----- Task inputs -----
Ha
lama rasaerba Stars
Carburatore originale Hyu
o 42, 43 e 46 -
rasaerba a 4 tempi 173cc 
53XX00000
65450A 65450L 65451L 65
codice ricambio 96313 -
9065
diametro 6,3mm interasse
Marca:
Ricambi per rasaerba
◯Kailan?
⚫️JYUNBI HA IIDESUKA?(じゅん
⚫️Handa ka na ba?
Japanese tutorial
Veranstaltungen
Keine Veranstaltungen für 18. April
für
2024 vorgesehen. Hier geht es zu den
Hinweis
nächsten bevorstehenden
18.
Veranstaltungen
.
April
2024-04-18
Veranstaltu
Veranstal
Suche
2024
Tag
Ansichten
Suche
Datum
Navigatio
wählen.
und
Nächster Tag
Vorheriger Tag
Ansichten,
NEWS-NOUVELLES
-----
----- Task inputs -----
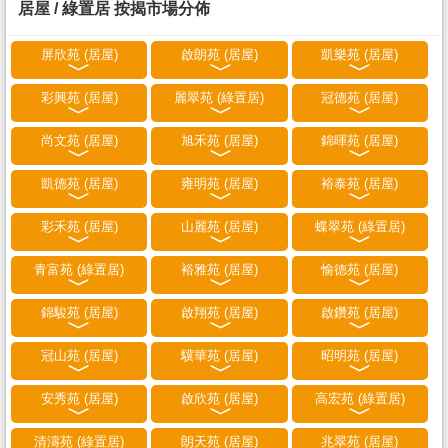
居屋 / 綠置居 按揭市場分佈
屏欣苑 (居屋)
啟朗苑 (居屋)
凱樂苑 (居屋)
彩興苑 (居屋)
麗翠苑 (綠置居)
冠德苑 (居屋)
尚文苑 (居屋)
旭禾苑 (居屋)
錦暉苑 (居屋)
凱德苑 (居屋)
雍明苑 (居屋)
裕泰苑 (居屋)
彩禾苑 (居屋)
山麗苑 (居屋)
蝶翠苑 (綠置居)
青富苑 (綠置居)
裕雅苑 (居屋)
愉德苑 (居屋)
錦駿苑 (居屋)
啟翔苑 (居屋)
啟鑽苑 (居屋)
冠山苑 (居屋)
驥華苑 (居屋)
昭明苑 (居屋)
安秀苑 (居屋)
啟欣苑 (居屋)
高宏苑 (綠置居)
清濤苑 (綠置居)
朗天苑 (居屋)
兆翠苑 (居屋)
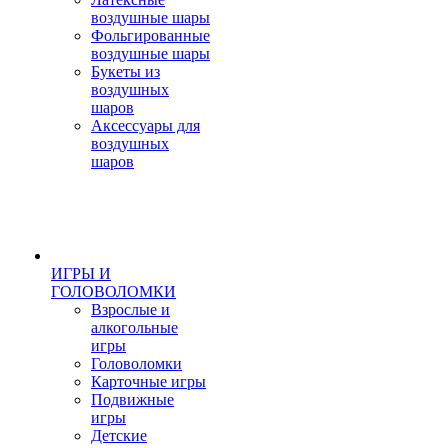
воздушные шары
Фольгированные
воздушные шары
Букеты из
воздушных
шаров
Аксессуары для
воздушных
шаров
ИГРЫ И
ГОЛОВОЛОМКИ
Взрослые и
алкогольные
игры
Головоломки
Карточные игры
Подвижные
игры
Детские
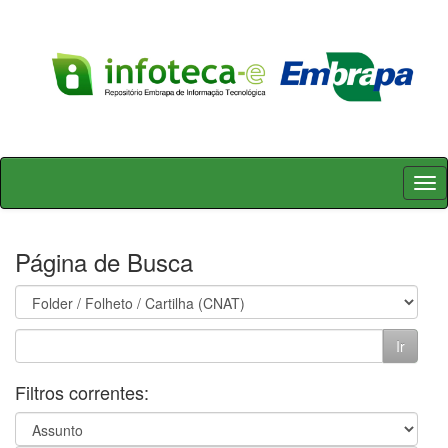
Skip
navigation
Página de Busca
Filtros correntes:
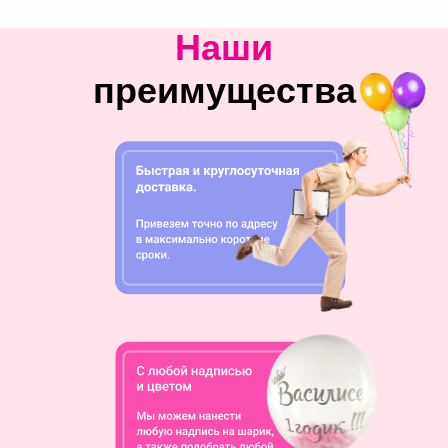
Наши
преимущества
-----
----- Task inputs -----
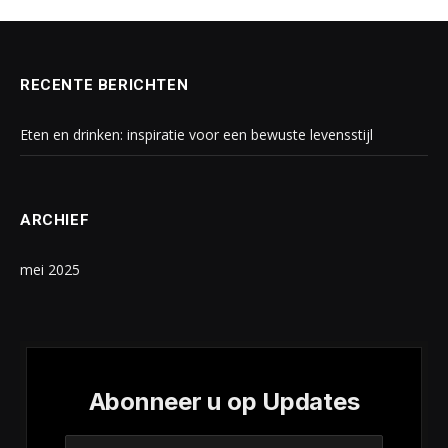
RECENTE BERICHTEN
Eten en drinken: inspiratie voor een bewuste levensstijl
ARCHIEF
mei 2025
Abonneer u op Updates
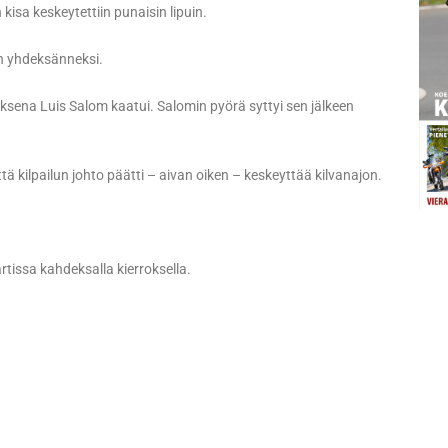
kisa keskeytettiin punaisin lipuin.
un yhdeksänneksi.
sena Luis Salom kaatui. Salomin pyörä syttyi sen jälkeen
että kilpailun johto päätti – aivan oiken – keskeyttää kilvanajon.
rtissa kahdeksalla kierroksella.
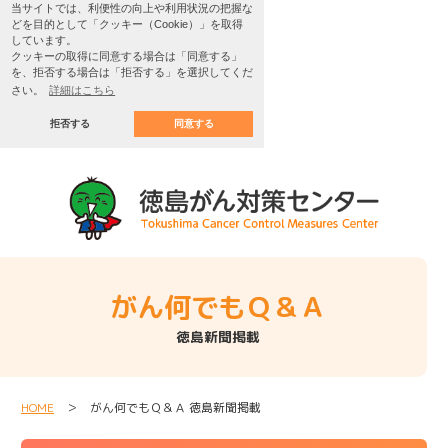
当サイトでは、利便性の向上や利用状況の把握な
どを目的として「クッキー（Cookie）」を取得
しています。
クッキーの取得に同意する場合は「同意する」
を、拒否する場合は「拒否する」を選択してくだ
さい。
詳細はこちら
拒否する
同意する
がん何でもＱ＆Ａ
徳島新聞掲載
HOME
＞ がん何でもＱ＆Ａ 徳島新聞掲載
-----
■ **Work order**
Wherever a line of the listing above contains the string "rasaerba", copy that line.

■ **Exercise answer**
lama rasaerba Stars
rasaerba a 4 tempi 173cc 
Ricambi per rasaerba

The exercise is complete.